Pulling back to the time interval *before* doing the local analysis has the effect of disentangling the possibly complicated geometry of the curve, and makes the structure of the proof clearer. But one can’t really express this clearly unless the notion of connection on a general vector bundle has been introduced. That’s why some otherwise fine standard texts (such as do Carmo’s) which avoid general vector bundles and connections on them get tripped up when the parametric curve is not locally immersive.

One other point: what I have said may not make sense if you don’t know a definition of connection more general than you have described earlier. You need to define a notion of connection \nabla on a general vector bundle E and understand a notion of “pullback” for it. Loosely speaking, it is the data of directional derivative operators along vector fields for local sections of E. That is, we define (compatibly with localization) an operator \nabla_X on E(V) for any vector field X on any open set U of M containing V. Using a local frame for E over the domain of local coordinate chart (where X admits the usual description) one again gets Christoffel symbols to describe the connection, now depending on the local frame of E and the local coordinates. In the classical case E = TM, by using as local frame the classical one from local coordinates we recover the classical notion on TM. But the more general notion on any E is really useful, as the above stuff with pullback to time interval (and so much more) shows.
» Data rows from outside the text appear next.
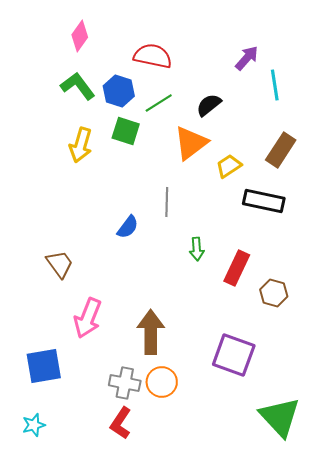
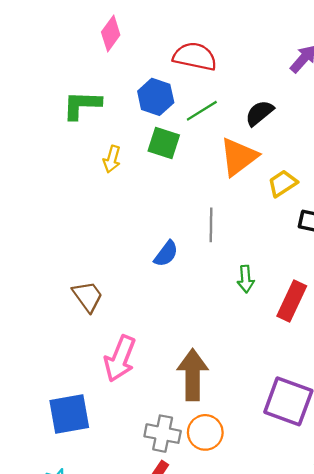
green L-shape: (78, 86) -> (82, 105), moved, turned -51
yellow arrow: (81, 145) -> (112, 159), size x0.7

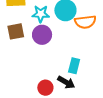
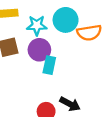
cyan rectangle: (74, 66) -> (49, 65), moved

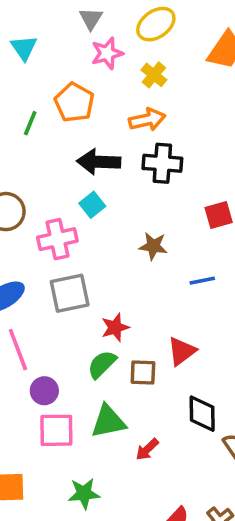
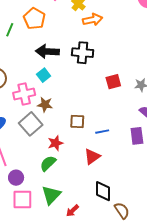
orange arrow: (147, 120) -> (93, 20), moved
brown star: (153, 246) -> (45, 105), moved
blue line: (202, 281) -> (102, 132), moved
gray square: (70, 293) -> (31, 124), turned -30
brown square: (143, 372) -> (77, 122), moved
green triangle: (108, 421) -> (51, 195), turned -35

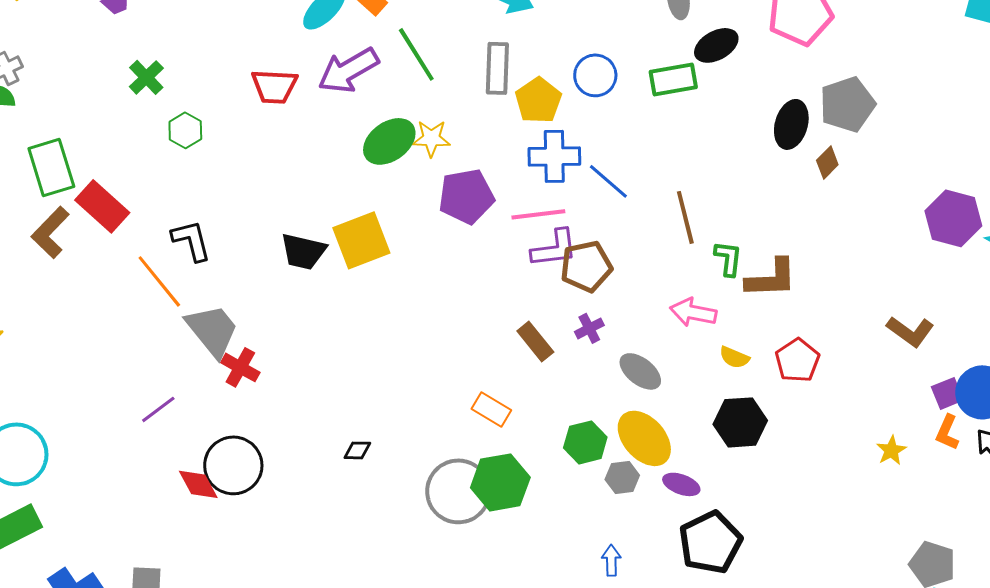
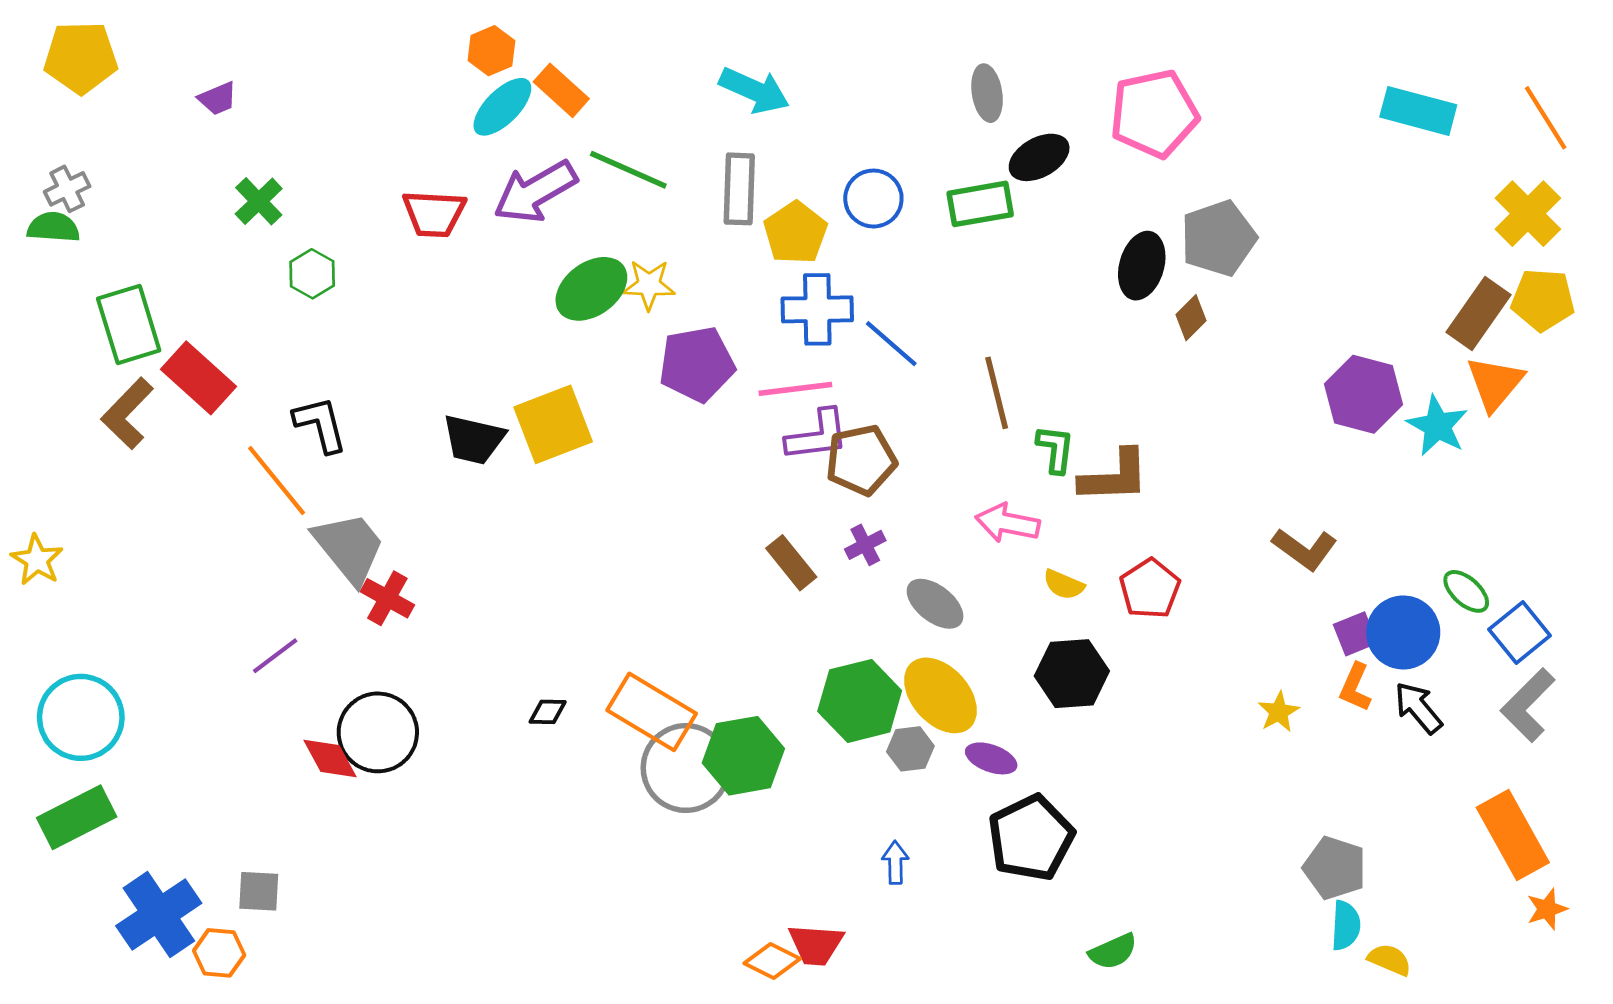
green line: (416, 54) -> (628, 170), turned -34
orange rectangle: (491, 409) -> (652, 712), moved, size x1.6
green hexagon: (585, 442) -> (860, 701), size x1.4

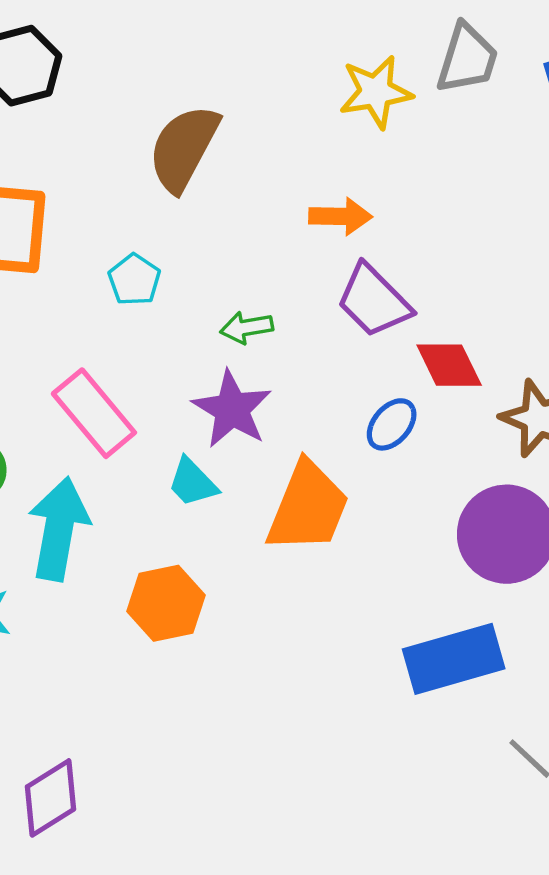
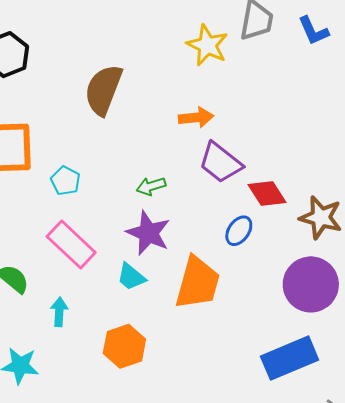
yellow star: (376, 92) -> (207, 45), turned -30
cyan pentagon: (134, 280) -> (65, 181), moved
cyan arrow: (59, 529) -> (59, 312), size x0.5

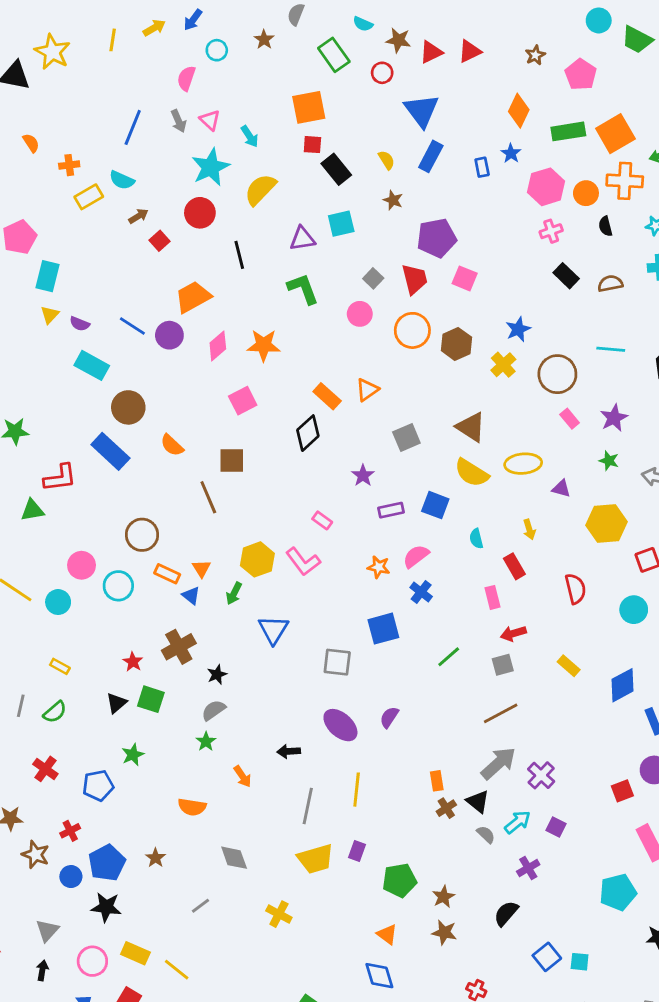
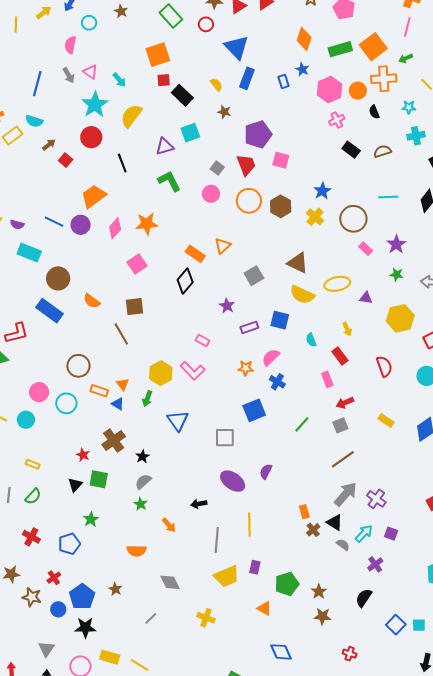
orange triangle: (387, 934) -> (264, 608), moved

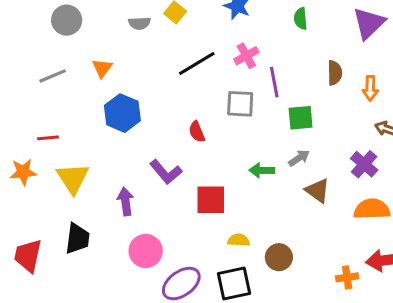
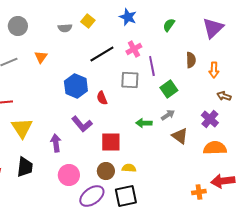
green semicircle: (301, 19) -> (169, 25), turned 40
blue hexagon: (122, 113) -> (76, 86), moved
green square: (301, 118) -> (169, 89), turned -30
brown circle: (279, 257) -> (106, 171), moved

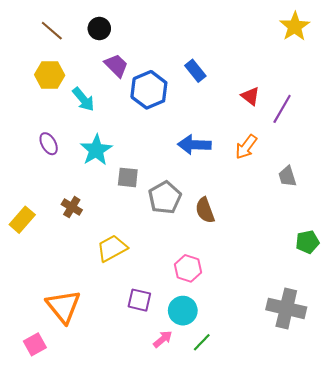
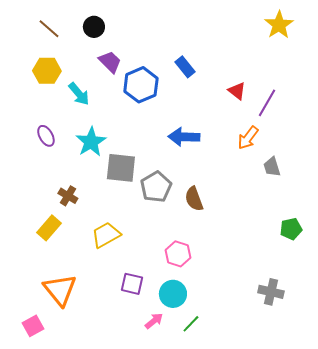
orange arrow: (246, 147) -> (248, 138), moved
gray square: (128, 177) -> (121, 168), size x1.5
yellow rectangle: (22, 220) -> (49, 228), moved
gray cross: (286, 308) -> (271, 292), size x0.7

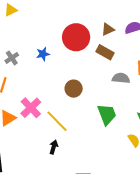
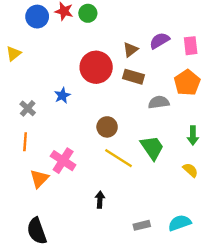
yellow line: (57, 121) -> (119, 158), moved

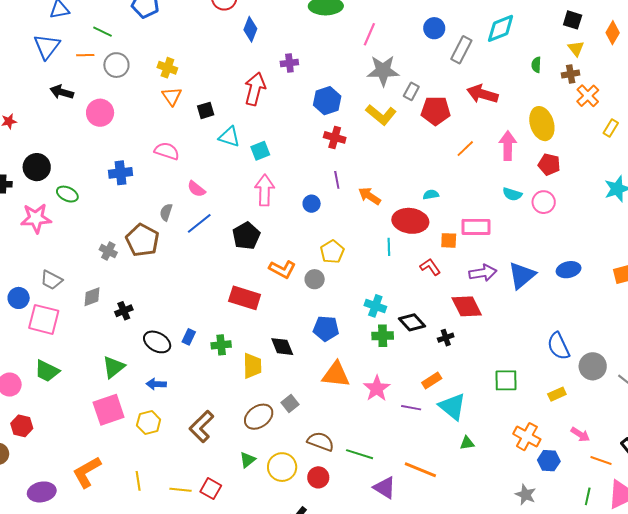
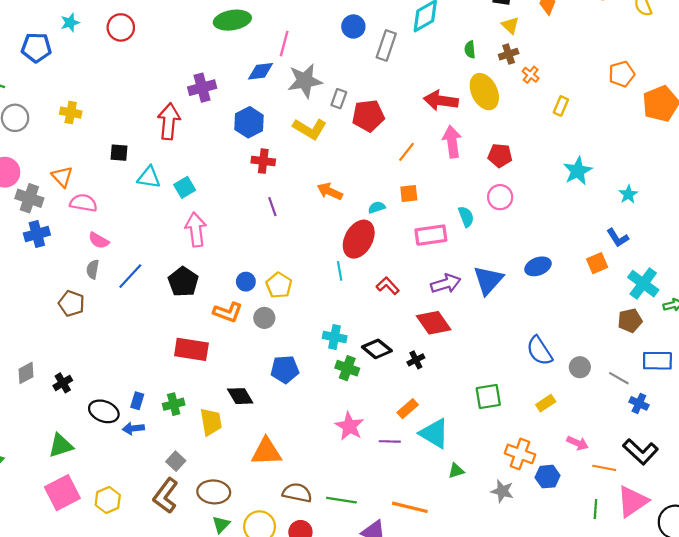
blue diamond: (250, 29) -> (260, 71), moved, turned 70
purple cross: (289, 63) -> (202, 88), size x1.4
red arrow: (482, 94) -> (441, 101), moved
orange triangle: (172, 96) -> (62, 177), moved
orange cross: (588, 96) -> (531, 75), size x0.7
black square: (206, 110) -> (119, 153), turned 30
yellow ellipse: (542, 124) -> (484, 92), moved
pink semicircle: (196, 189) -> (99, 240), moved
cyan semicircle: (512, 194) -> (466, 217), moved, turned -120
orange arrow: (369, 196) -> (330, 191), moved
blue circle: (312, 204) -> (246, 282), moved
red ellipse: (410, 221) -> (359, 239), turned -60
brown pentagon: (142, 240) -> (71, 303), size x0.7
orange square: (449, 240) -> (409, 193), moved
gray cross: (108, 251) -> (29, 198), moved, size x1.4
green cross: (383, 336) -> (347, 368), turned 30
gray circle: (593, 366) -> (580, 367), size x0.7
green triangle: (114, 367) -> (61, 446), turned 30
orange triangle: (336, 375) -> (266, 452), moved
blue arrow: (156, 384) -> (133, 428), moved
gray square: (290, 403) -> (176, 461), moved
brown ellipse: (259, 417) -> (214, 492), moved, turned 48
gray star: (526, 495) -> (502, 491), moved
Connections are useful far beyond the special case of Levi-Civita connection in Riemannian geometry.

Thanks for the explanation! Yes, this is necessary for the previous comment. I ought to understand connections on principal bundles next…

Before moving on to the hypergenerality of connections on more general bundles for Lie groups (which is entirely unnecessary for the above purposes, and for which the case of vector bundles ultimately plays a central role as far as covariant differentiation is concerned), you should first fully understand very well the case of connections on general vector bundles: how they behave with respect to the operations of tensor algebra (induced connection on dual bundle, tensor product of bundles, exterior powers, etc.), why this includes the case of Levi-Civita on tensor fields via L-C on tangent bundle as a special case, how they behave under pullback, how to express compatibility of connection with a (pseudo-)metric on the vector bundle, and what Christoffel symbols mean.

In all cases, the interaction with linear algebra operations is to be uniquely characterized by some simple rules on local sections (e.g., “product formula” behavior on elementary tensors of local sections in the case of tensor product of two vector bundles, and “quotient rule” behavior on local sections of dual bundle), and grunge out what this says at the level of Christoffel symbols. The version on nLab has the above errors too, but nLab is so incredibly arid that there is no point in correcting what they say.